Records from a data source:
•••

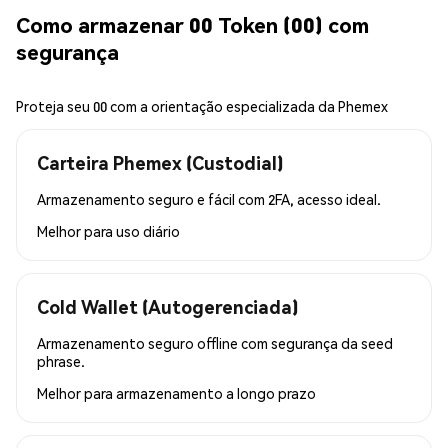
Como armazenar 00 Token (00) com
segurança
Proteja seu 00 com a orientação especializada da Phemex
Carteira Phemex (Custodial)
Armazenamento seguro e fácil com 2FA, acesso ideal.
Melhor para
uso diário
Cold Wallet (Autogerenciada)
Armazenamento seguro offline com segurança da seed
phrase.
Melhor para
armazenamento a longo prazo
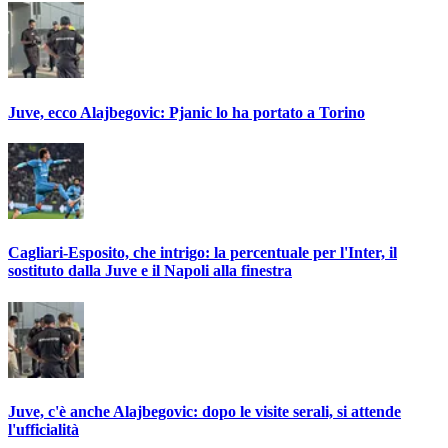
Juve, ecco Alajbegovic: Pjanic lo ha portato a Torino
Cagliari-Esposito, che intrigo: la percentuale per l'Inter, il
sostituto dalla Juve e il Napoli alla finestra
Juve, c'è anche Alajbegovic: dopo le visite serali, si attende
l'ufficialità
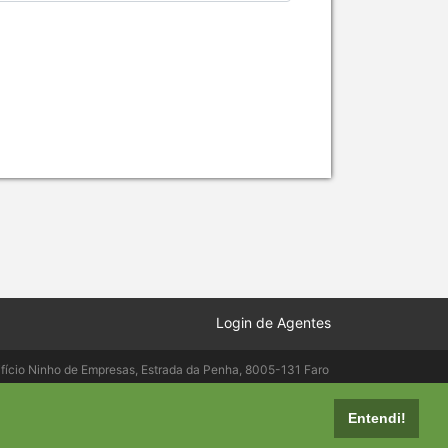
Login de Agentes
ifício Ninho de Empresas, Estrada da Penha, 8005-131 Faro
elepac.pt
Entendi!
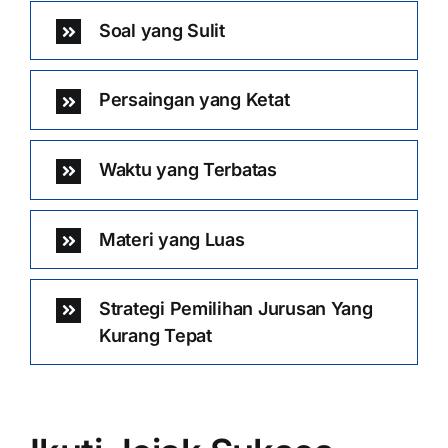
Soal yang Sulit
Persaingan yang Ketat
Waktu yang Terbatas
Materi yang Luas
Strategi Pemilihan Jurusan Yang
Kurang Tepat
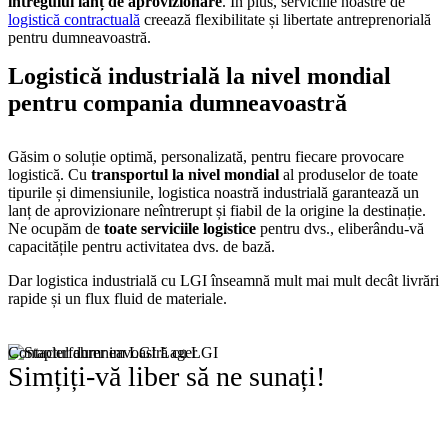
întregului lanț de aprovizionare
. În plus, serviciile noastre de
logistică contractuală
creează flexibilitate și libertate antreprenorială
pentru dumneavoastră.
Logistică industrială la nivel mondial
pentru compania dumneavoastră
Găsim o soluție optimă, personalizată, pentru fiecare provocare
logistică. Cu
transportul la nivel mondial
al produselor de toate
tipurile și dimensiunile, logistica noastră industrială garantează un
lanț de aprovizionare neîntrerupt și fiabil de la origine la destinație.
Ne ocupăm de
toate serviciile logistice
pentru dvs., eliberându-vă
capacitățile pentru activitatea dvs. de bază.
Dar logistica industrială cu LGI înseamnă mult mai mult decât livrări
rapide și un flux fluid de materiale.
Contactul dumneavoastră cu LGI
Simțiți-vă liber să
ne sunați!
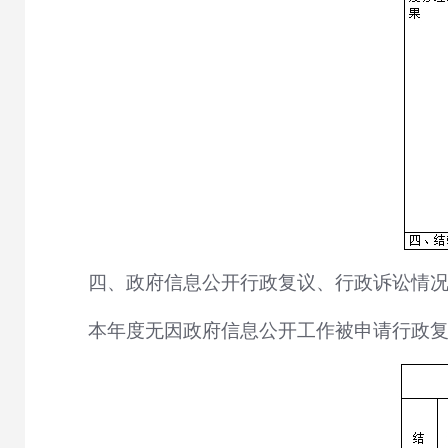
四、政府信息公开行政复议、行政诉讼情
本年度无因政府信息公开工作被申请行政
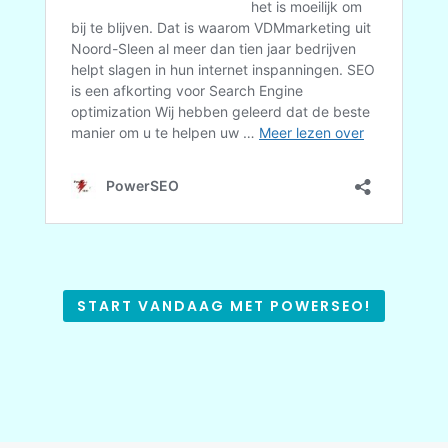
START VANDAAG MET POWERSEO!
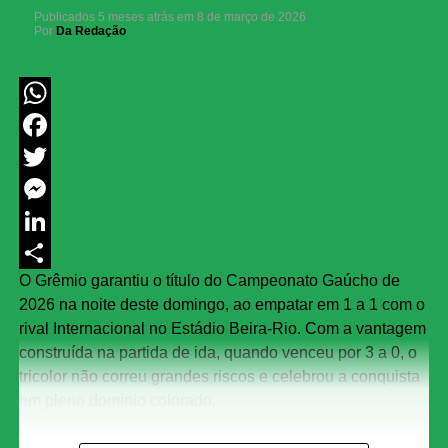
Publicados
5 meses atrás
em
8 de março de 2026
Por
Da Redação
WhatsApp
Facebook
Twitter
Messenger
LinkedIn
O Grêmio garantiu o título do Campeonato Gaúcho de
Share
2026 na noite deste domingo, ao empatar em 1 a 1 com o
rival Internacional no Estádio Beira-Rio. Com a vantagem
construída na partida de ida, quando venceu por 3 a 0, o
tricolor não correu grandes riscos e celebrou a conquista
em pleno domínio colorado.
O confronto decisivo, que culminou no 1 a 1, viu o Grêmio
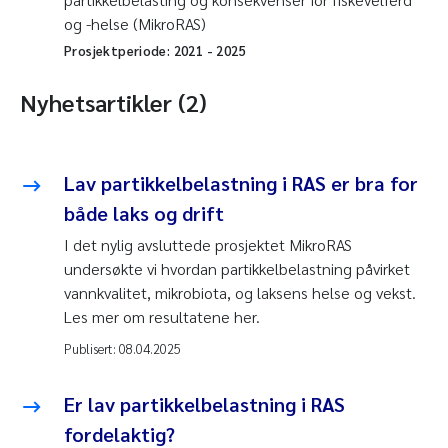
og -helse (MikroRAS)
Prosjektperiode:
2021
-
2025
Nyhetsartikler (2)
Lav partikkelbelastning i RAS er bra for
både laks og drift
I det nylig avsluttede prosjektet MikroRAS
undersøkte vi hvordan partikkelbelastning påvirket
vannkvalitet, mikrobiota, og laksens helse og vekst.
Les mer om resultatene her.
Publisert:
08.04.2025
Er lav partikkelbelastning i RAS
fordelaktig?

•••

* **What you will do**: Every entry above is to be set down exactly; the pictures are to be left out.

* **Exercise result**:
Como armazenar 00 Token (00) com
segurança
Proteja seu 00 com a orientação especializada da Phemex
Carteira Phemex (Custodial)
Armazenamento seguro e fácil com 2FA, acesso ideal.
Melhor para
uso diário
Cold Wallet (Autogerenciada)
Armazenamento seguro offline com segurança da seed
phrase.
Melhor para
armazenamento a longo prazo
Juve, ecco Alajbegovic: Pjanic lo ha portato a Torino
Cagliari-Esposito, che intrigo: la percentuale per l'Inter, il
sostituto dalla Juve e il Napoli alla finestra
Juve, c'è anche Alajbegovic: dopo le visite serali, si attende
l'ufficialità
Login de Agentes
ifício Ninho de Empresas, Estrada da Penha, 8005-131 Faro
elepac.pt
Entendi!
Soal yang Sulit
Persaingan yang Ketat
Waktu yang Terbatas
Materi yang Luas
Strategi Pemilihan Jurusan Yang
Kurang Tepat
întregului lanț de aprovizionare
. În plus, serviciile noastre de
logistică contractuală
creează flexibilitate și libertate antreprenorială
pentru dumneavoastră.
Logistică industrială la nivel mondial
pentru compania dumneavoastră
Găsim o soluție optimă, personalizată, pentru fiecare provocare
logistică. Cu
transportul la nivel mondial
al produselor de toate
tipurile și dimensiunile, logistica noastră industrială garantează un
lanț de aprovizionare neîntrerupt și fiabil de la origine la destinație.
Ne ocupăm de
toate serviciile logistice
pentru dvs., eliberându-vă
capacitățile pentru activitatea dvs. de bază.
Dar logistica industrială cu LGI înseamnă mult mai mult decât livrări
rapide și un flux fluid de materiale.
Contactul dumneavoastră cu LGI
Simțiți-vă liber să
ne sunați!
四、政府信息公开行政复议、行政诉讼情
本年度无因政府信息公开工作被申请行政
START VANDAAG MET POWERSEO!
Publicados
5 meses atrás
em
8 de março de 2026
Por
Da Redação
WhatsApp
Facebook
Twitter
Messenger
LinkedIn
O Grêmio garantiu o título do Campeonato Gaúcho de
Share
2026 na noite deste domingo, ao empatar em 1 a 1 com o
rival Internacional no Estádio Beira-Rio. Com a vantagem
construída na partida de ida, quando venceu por 3 a 0, o
tricolor não correu grandes riscos e celebrou a conquista
em pleno domínio colorado.
O confronto decisivo, que culminou no 1 a 1, viu o Grêmio
og -helse (MikroRAS)
Prosjektperiode:
2021
-
2025
Nyhetsartikler (2)
Lav partikkelbelastning i RAS er bra for
både laks og drift
I det nylig avsluttede prosjektet MikroRAS
undersøkte vi hvordan partikkelbelastning påvirket
vannkvalitet, mikrobiota, og laksens helse og vekst.
Les mer om resultatene her.
Publisert:
08.04.2025
Er lav partikkelbelastning i RAS
fordelaktig?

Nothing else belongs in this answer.